▶ **Task details**:
The response should be an exact transcription of the data below, free of images.

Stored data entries
+ + + + +

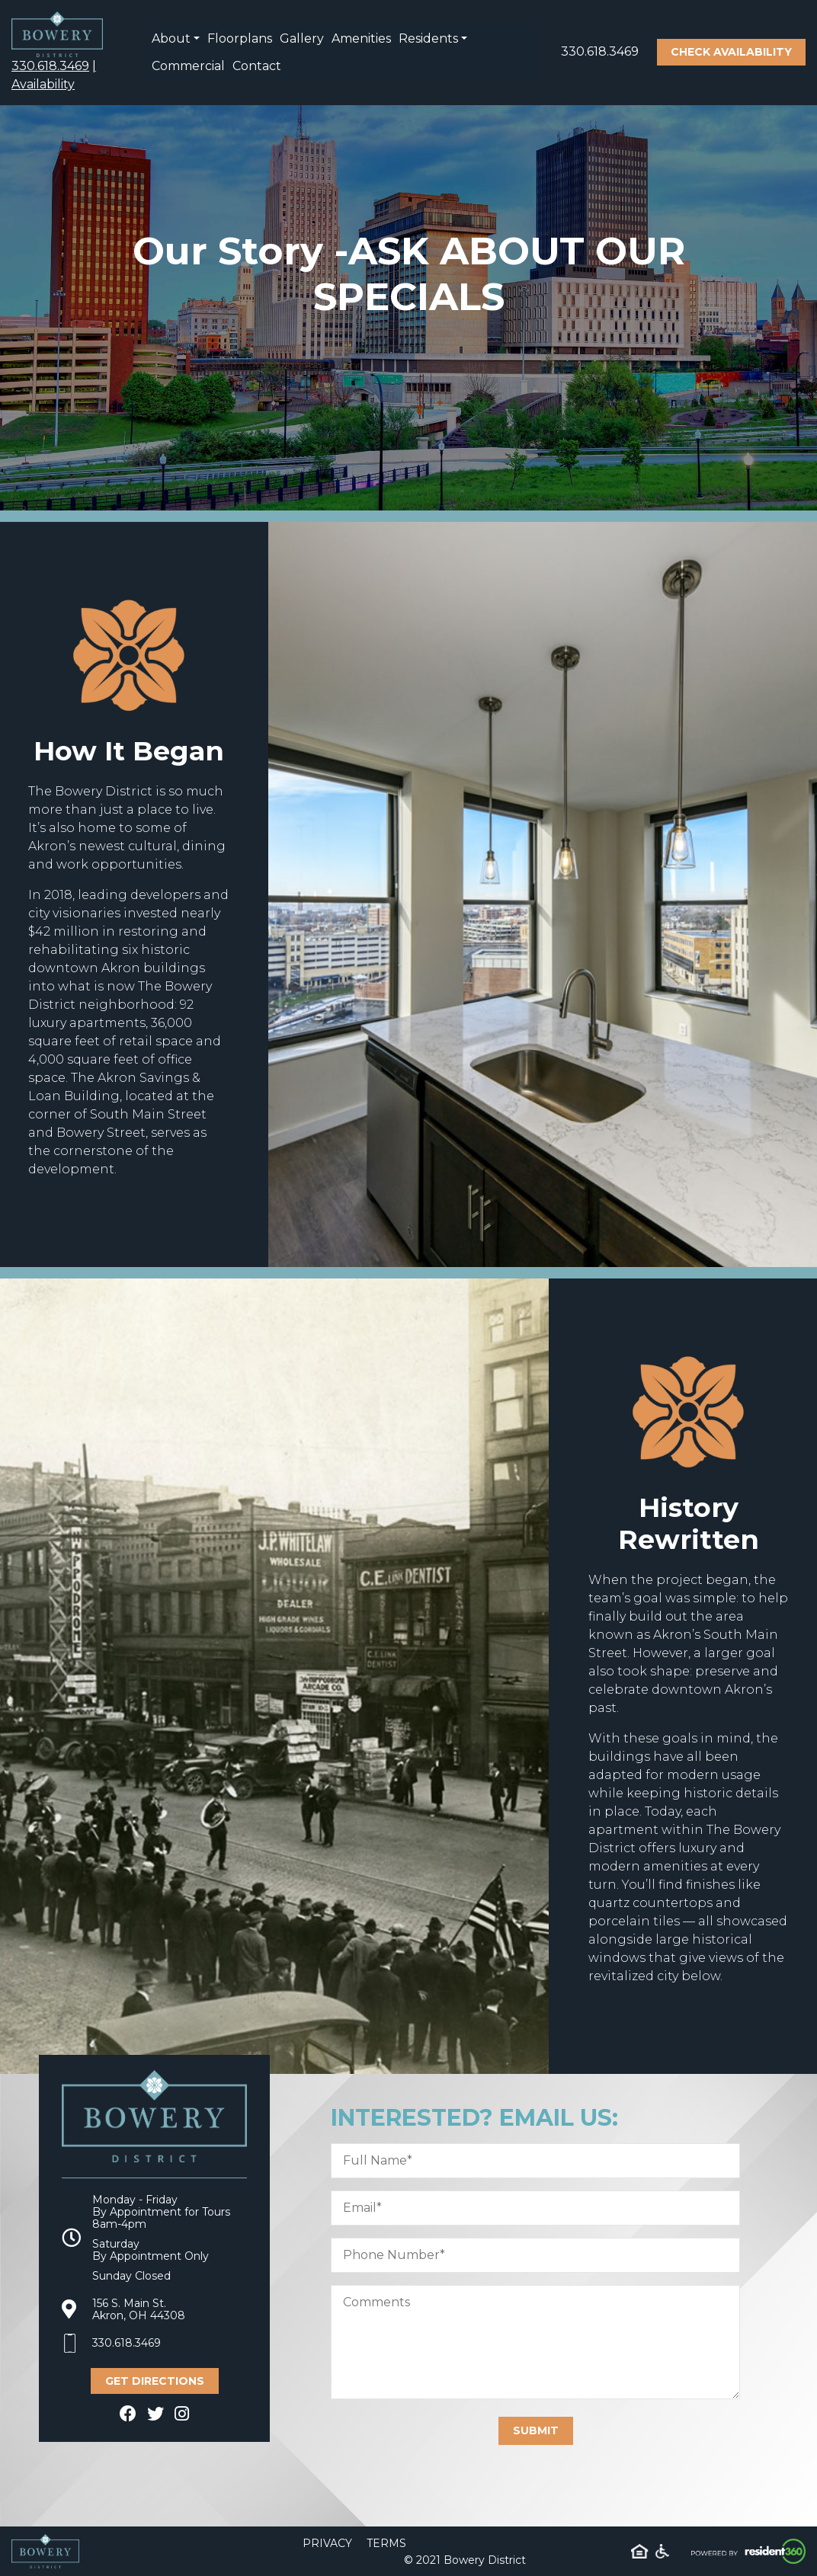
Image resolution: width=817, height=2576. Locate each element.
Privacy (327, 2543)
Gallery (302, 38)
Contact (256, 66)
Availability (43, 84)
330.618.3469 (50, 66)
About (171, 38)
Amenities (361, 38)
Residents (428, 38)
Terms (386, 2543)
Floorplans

+ + + + +

▶ **Solution for this problem**:
Image resolution: width=817, height=2576. Locate each element.
Privacy (327, 2543)
Gallery (302, 38)
Contact (256, 66)
Availability (43, 84)
330.618.3469 (50, 66)
About (171, 38)
Amenities (361, 38)
Residents (428, 38)
Terms (386, 2543)
Floorplans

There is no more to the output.